John Scofield (par Hélène Collon)
  • Que pensez-vous du téléchargement de la musique sur internet ?

J’ai eu la chance de bénéficier du système et d’avoir une véritable carrière professionnelle, à vrai dire pas tant grâce aux disques eux-mêmes que grâce à mes compositions, et je serais donc plutôt contre le téléchargement. Mais je crois que nous n’y pouvons pas grand-chose, et qu’il est en tous cas illusoire de vouloir l’interdire. En fait, je crois que j’ai peur, parce que je ne sais pas à quoi ressemblera l’avenir dans ce domaine…

  • Quelle est la dernière écoute qui vous a fait frissonner ?

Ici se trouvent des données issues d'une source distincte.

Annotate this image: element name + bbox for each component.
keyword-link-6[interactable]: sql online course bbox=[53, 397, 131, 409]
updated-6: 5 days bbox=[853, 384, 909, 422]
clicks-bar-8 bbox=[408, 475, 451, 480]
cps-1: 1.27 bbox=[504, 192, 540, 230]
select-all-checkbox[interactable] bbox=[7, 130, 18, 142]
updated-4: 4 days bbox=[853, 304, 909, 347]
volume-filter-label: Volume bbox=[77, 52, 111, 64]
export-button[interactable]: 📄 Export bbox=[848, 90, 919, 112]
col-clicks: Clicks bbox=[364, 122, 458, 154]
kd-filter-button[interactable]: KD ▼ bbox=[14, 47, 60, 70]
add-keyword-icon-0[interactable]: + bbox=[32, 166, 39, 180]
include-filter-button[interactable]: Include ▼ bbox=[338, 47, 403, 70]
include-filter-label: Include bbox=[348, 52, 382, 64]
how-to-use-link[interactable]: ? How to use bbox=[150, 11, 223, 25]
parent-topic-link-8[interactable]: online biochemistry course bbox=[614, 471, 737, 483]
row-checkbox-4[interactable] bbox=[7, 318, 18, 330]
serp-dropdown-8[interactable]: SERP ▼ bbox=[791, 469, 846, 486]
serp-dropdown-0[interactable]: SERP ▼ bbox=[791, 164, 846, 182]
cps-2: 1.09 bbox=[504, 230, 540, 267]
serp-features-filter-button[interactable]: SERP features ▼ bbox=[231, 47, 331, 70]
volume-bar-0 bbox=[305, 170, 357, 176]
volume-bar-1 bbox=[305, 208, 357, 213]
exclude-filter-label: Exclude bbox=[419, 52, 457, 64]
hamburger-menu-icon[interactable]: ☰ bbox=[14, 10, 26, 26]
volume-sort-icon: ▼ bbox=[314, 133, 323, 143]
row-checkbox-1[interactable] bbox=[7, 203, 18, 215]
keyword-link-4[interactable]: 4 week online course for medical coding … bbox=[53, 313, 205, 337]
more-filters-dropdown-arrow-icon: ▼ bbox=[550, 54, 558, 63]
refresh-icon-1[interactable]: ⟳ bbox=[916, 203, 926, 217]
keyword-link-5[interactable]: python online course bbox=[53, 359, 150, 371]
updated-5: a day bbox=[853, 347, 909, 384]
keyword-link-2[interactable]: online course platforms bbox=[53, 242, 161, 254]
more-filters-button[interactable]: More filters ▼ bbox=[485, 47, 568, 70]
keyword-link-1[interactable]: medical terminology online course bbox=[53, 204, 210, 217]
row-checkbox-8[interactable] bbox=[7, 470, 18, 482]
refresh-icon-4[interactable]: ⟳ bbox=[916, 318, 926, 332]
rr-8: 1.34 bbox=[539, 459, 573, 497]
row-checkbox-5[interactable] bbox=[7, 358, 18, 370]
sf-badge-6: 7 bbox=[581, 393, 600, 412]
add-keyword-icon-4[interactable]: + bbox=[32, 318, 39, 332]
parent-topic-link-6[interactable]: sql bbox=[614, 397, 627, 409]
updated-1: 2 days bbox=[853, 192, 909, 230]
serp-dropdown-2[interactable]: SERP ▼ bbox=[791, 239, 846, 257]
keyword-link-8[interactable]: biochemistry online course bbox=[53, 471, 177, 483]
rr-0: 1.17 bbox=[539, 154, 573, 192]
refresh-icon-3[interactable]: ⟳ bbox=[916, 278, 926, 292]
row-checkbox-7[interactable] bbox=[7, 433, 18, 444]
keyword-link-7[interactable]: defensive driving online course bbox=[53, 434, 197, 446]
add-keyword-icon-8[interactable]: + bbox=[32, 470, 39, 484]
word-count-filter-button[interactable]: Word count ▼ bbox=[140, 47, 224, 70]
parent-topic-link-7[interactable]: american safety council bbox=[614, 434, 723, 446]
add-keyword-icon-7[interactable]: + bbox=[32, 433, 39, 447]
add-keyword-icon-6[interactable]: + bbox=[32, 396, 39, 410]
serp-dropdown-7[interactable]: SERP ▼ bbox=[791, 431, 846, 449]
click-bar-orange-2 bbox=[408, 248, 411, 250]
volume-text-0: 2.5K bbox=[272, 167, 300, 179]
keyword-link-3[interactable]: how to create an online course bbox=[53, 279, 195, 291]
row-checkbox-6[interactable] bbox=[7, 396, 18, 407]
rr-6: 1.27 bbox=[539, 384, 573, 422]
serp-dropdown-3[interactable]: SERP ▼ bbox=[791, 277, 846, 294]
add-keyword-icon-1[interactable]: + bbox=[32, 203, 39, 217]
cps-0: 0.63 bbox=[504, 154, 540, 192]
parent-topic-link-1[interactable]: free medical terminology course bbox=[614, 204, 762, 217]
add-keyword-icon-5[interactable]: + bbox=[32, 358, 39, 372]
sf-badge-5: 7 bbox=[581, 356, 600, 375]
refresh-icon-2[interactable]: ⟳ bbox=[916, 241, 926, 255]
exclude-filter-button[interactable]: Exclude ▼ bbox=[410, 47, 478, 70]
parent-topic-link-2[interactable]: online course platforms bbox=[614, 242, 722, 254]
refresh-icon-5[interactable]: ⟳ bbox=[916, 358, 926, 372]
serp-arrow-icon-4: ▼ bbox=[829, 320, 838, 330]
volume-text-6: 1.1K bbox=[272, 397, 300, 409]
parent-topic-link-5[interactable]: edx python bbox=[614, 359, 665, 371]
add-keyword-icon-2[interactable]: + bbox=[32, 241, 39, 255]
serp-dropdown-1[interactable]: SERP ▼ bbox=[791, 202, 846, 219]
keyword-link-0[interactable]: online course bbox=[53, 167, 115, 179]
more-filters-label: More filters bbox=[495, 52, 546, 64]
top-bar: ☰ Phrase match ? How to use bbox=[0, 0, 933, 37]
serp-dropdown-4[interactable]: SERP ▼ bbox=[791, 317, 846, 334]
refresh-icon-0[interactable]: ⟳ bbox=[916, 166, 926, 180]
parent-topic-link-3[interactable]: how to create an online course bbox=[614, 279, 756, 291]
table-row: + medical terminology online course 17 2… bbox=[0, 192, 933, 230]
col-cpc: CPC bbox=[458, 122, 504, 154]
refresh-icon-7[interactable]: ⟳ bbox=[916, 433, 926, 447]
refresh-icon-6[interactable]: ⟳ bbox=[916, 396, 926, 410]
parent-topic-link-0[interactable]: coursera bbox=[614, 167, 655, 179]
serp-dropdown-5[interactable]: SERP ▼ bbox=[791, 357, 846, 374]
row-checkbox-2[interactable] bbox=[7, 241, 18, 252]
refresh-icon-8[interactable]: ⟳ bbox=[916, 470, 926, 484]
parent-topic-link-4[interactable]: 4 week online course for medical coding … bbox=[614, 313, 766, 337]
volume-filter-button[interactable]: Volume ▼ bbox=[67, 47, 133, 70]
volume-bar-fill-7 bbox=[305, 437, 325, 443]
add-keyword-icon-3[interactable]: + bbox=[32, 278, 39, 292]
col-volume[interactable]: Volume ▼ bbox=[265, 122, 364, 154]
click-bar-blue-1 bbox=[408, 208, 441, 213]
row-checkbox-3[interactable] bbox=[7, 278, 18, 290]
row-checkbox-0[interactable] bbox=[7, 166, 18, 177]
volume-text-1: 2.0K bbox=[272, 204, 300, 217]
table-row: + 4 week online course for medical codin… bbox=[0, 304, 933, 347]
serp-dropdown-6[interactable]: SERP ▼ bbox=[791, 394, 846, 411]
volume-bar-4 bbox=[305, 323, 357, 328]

Vous voulez savoir la vérité ? C’est l’album que j’écoutais dans ma voiture en allant à l’aéroport, le Four and More de Miles (Davis), avec le jeune Tony Williams, et Herbie (Hancock). J’ai vraiment eu la chair de poule ! J’avais entendu cet album pour la première fois en 1970, quand je faisais mes débuts dans le jazz, et je ne l’avais pas compris. Cela m’a pris du temps, je le comprends aujourd’hui, et je le trouve encore plus bouleversant !

  • Y a-t-il un « leitmotiv » à votre existence ?

« Be There Now » (être là maintenant), je crois. Le passé est derrière nous et il n’y a rien que nous puissions y faire, le futur est devant et il ne sert à rien de s’en inquiéter, alors autant consacrer notre attention à être là, dans l’instant…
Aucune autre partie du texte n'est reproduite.